(Source data)
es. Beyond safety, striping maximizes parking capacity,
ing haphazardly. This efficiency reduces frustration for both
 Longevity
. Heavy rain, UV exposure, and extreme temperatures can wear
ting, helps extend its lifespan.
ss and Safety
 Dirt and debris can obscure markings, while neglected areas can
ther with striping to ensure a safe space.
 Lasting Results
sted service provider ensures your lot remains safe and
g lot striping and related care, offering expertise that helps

_What to work on_. All lines from the records above should be copied exactly.

_Answer area_.
es. Beyond safety, striping maximizes parking capacity,
ing haphazardly. This efficiency reduces frustration for both
 Longevity
. Heavy rain, UV exposure, and extreme temperatures can wear
ting, helps extend its lifespan.
ss and Safety
 Dirt and debris can obscure markings, while neglected areas can
ther with striping to ensure a safe space.
 Lasting Results
sted service provider ensures your lot remains safe and
g lot striping and related care, offering expertise that helps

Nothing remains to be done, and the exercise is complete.